An employer interested in improving work place safety or productivity would not use drug testing. Performance degradation tests, easily administrable in less than a minute at the beginning of a shift, would show actual decreases in ability and would cost much less to use. Some of these are descendents of the old pursuit-rotor tests and may be administered with a small computer or keypad. Of course, this solution presents the problem of what a bus company would do if a substantial percentage of its drivers were incapacitated because of fights with their spouses or aching teeth.
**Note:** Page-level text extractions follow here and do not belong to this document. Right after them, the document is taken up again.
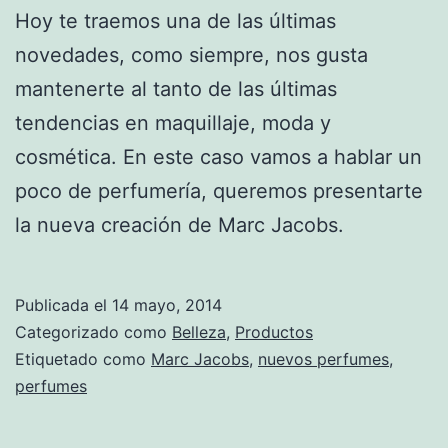
Hoy te traemos una de las últimas
novedades, como siempre, nos gusta
mantenerte al tanto de las últimas
tendencias en maquillaje, moda y
cosmética. En este caso vamos a hablar un
poco de perfumería, queremos presentarte
la nueva creación de Marc Jacobs.
Publicada el
14 mayo, 2014
Categorizado como
Belleza
,
Productos
Etiquetado como
Marc Jacobs
,
nuevos perfumes
,
perfumes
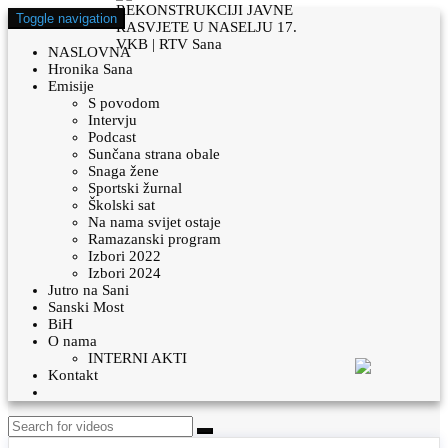
Toggle navigation
NASLOVNA
Hronika Sana
Emisije
S povodom
Intervju
Podcast
Sunčana strana obale
Snaga žene
Sportski žurnal
Školski sat
Na nama svijet ostaje
Ramazanski program
Izbori 2022
Izbori 2024
Jutro na Sani
Sanski Most
BiH
O nama
INTERNI AKTI
Kontakt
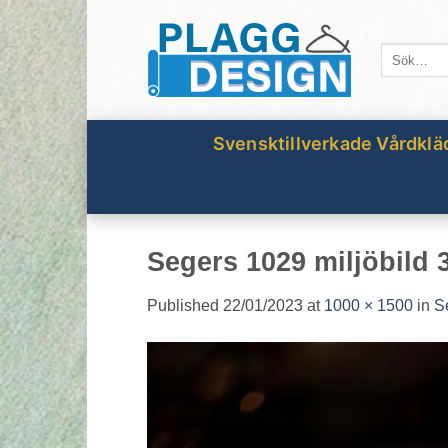
Skip
to
Sök
content
efter:
Svensktillverkade Vårdklä
Segers 1029 miljöbild 
Published
22/01/2023
at
1000 × 1500
in
S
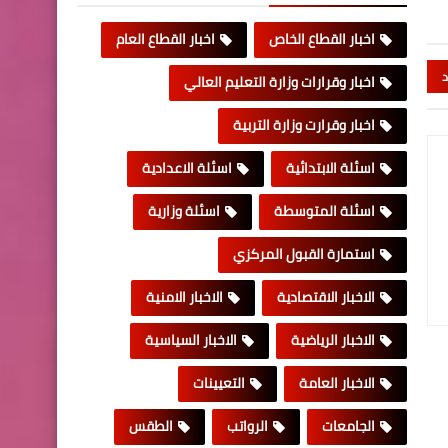
اخبار القطاع الخاص
اخبار القطاع العام
د
اخبار وقرارات وزارة التعليم العالي
اخبار وقرارت وزارة التربية
اسئلة الابتدائية
اسئلة الاعدادية
اسئلة المتوسطة
اسئلة وزارية
استمارة القبول المركزي
الاخبار الاقتصادية
الاخبار الامنية
الاخبار الرياضية
الاخبار السياسية
الاخبار العامة
التعيينات
الجامعات
الرواتب
الطقس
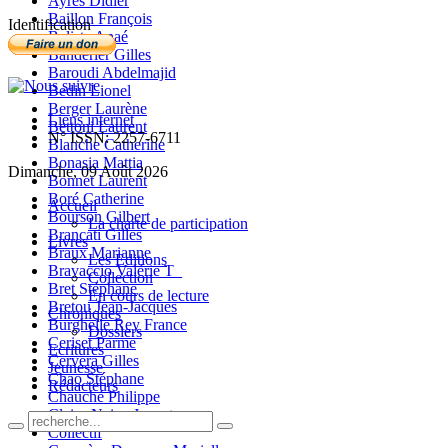
Ayres Didier
Baillon François
Identification
Balista Anaé
Banderier Gilles
Baroudi Abdelmajid
Bedin Lionel
Berger Laurène
Liens internet
Bettoni Laurent
N° ISSN: 2257-6711
Blanche Catherine
Bonasia Mattia
Dimanche, 09 Août 2026
Bonnet Laurent
Boré Catherine
Accueil
Bourson Gilbert
La charte de participation
Brancati Gilles
Livres
Braux Marianne
Les Editions
Bravaccio Valérie T_
Collection
Bret Stéphane
En cours de lecture
Bretou Jean-Jacques
Chroniques
Burghelle Rey France
Dossiers
Ceriset Parme
Ecritures
Cervera Gilles
Jeunesse
Chao Stéphane
Rédacteurs
Chauché Philippe
Claire-Neige Jaunet
Collectif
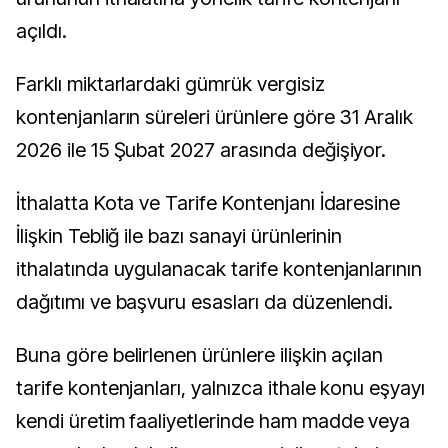
açıldı.
Farklı miktarlardaki gümrük vergisiz
kontenjanların süreleri ürünlere göre 31 Aralık
2026 ile 15 Şubat 2027 arasında değişiyor.
İthalatta Kota ve Tarife Kontenjanı İdaresine
İlişkin Tebliğ ile bazı sanayi ürünlerinin
ithalatında uygulanacak tarife kontenjanlarının
dağıtımı ve başvuru esasları da düzenlendi.
Buna göre belirlenen ürünlere ilişkin açılan
tarife kontenjanları, yalnızca ithale konu eşyayı
kendi üretim faaliyetlerinde ham madde veya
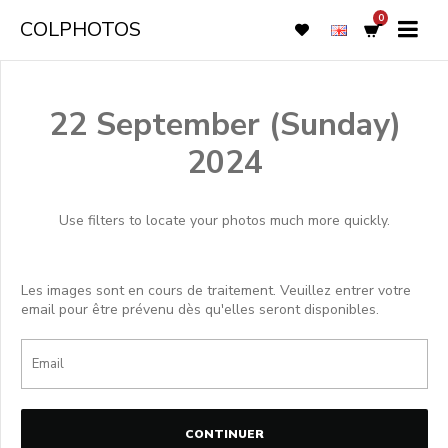
0
COLPHOTOS
22 September (Sunday)
2024
Use filters to locate your photos much more quickly.
Les images sont en cours de traitement. Veuillez entrer votre
email pour être prévenu dès qu'elles seront disponibles.
CONTINUER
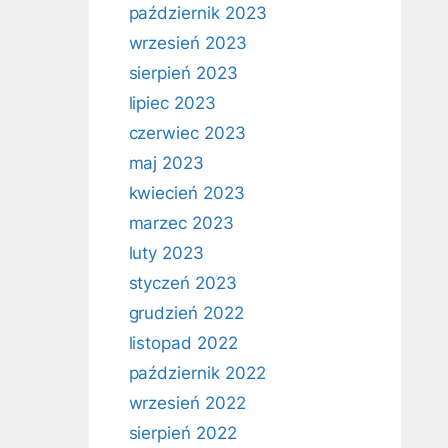
październik 2023
wrzesień 2023
sierpień 2023
lipiec 2023
czerwiec 2023
maj 2023
kwiecień 2023
marzec 2023
luty 2023
styczeń 2023
grudzień 2022
listopad 2022
październik 2022
wrzesień 2022
sierpień 2022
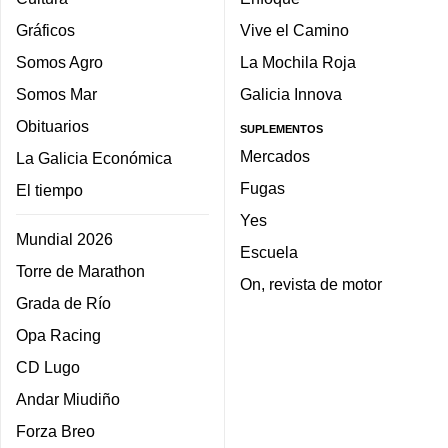
Gráficos
Vive el Camino
Somos Agro
La Mochila Roja
Somos Mar
Galicia Innova
Obituarios
SUPLEMENTOS
Mercados
La Galicia Económica
Fugas
El tiempo
Yes
Mundial 2026
Escuela
Torre de Marathon
On, revista de motor
Grada de Río
Opa Racing
CD Lugo
Andar Miudiño
Forza Breo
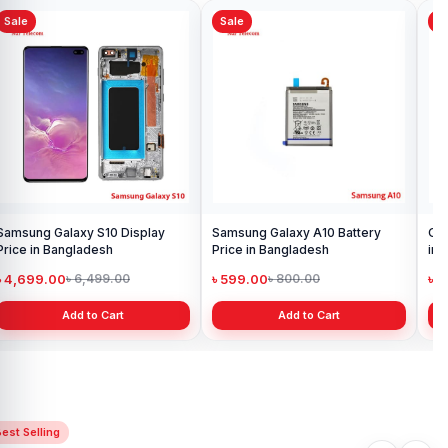
Sale
Sale
Sa
Samsung Galaxy S10 Display
Samsung Galaxy A10 Battery
Ori
Price in Bangladesh
Price in Bangladesh
in 
৳ 4,699.00
৳ 599.00
৳ 1
৳ 6,499.00
৳ 800.00
Add to Cart
Add to Cart
est Selling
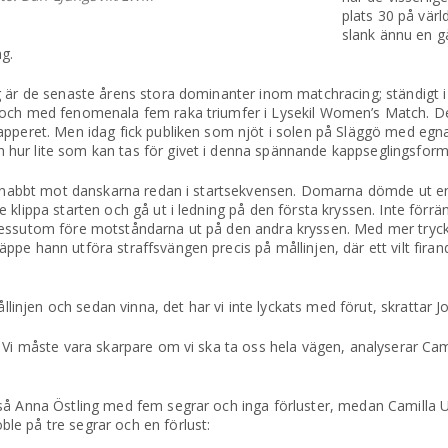
plats 30 på vär
slank ännu en gå
ng.
g är de senaste årens stora dominanter inom matchracing; ständigt i
 och med fenomenala fem raka triumfer i Lysekil Women’s Match. De
apperet. Men idag fick publiken som njöt i solen på Släggö med eg
hur lite som kan tas för givet i denna spännande kappseglingsform
ör snabbt mot danskarna redan i startsekvensen. Domarna dömde ut e
 klippa starten och gå ut i ledning på den första kryssen. Inte förr
 dessutom före motståndarna ut på den andra kryssen. Med mer tryc
pe hann utföra straffsvängen precis på mållinjen, där ett vilt firan
ållinjen och sedan vinna, det har vi inte lyckats med förut, skrattar 
 Vi måste vara skarpare om vi ska ta oss hela vägen, analyserar Cam
så Anna Östling med fem segrar och inga förluster, medan Camilla U
e på tre segrar och en förlust:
In short, employment and school drug testing is an expensive feel-good propaganda effort with no beneficial effects. They should be stopped and replaced by ability testing in those positions in which safe performance is critical.

1 comment:

  1. Just had to submit myself to a mandatory pre-employment drug screening today, and still fairly fuming about it.

    On top of the idea of pre-employment drug screening not being effective, or perhaps fueling into it, is the concept that, while it is obviously not allowed to be drunk at work, there is no such prohibition against drinking a few beers on the weekend. In my last place of employment, it was practically bragged about.

    So how, then, can a urine analysis detect whether someone with marijuana in their system is abusing the drug, using it in the workplace, or merely treating it the way responsible people treat alcohol? What possible impact could smoking marijuana on friday and saturday night have the following monday morning?